▸ The data
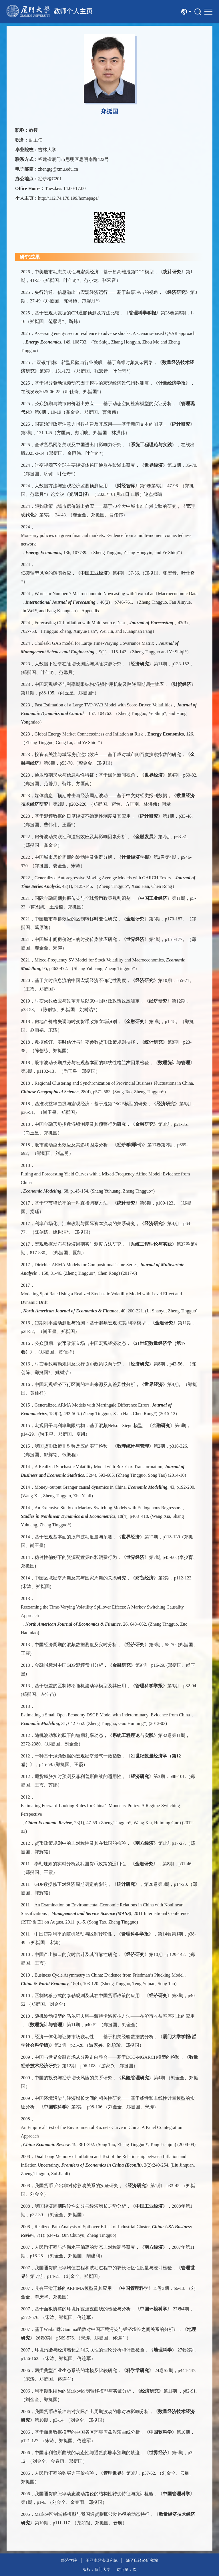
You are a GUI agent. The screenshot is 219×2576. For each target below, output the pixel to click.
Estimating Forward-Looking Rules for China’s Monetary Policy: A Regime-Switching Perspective (100, 1810)
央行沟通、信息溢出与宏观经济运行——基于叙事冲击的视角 (96, 292)
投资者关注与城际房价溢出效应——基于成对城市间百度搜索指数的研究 (108, 754)
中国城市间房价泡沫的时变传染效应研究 (76, 939)
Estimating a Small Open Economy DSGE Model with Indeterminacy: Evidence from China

▸ What you are asked to do
From the line containing "投资者关注与城际房价溢出效应——基于成对城市间百度搜索指数的研究 (108, 754)" down to the final line of the data, write out every line exactly; both the first and last of these belong in your answer, and nothing else does.

▸ Expected output
投资者关注与城际房价溢出效应——基于成对城市间百度搜索指数的研究 (108, 754)
中国城市间房价泡沫的时变传染效应研究 (76, 939)
Estimating a Small Open Economy DSGE Model with Indeterminacy: Evidence from China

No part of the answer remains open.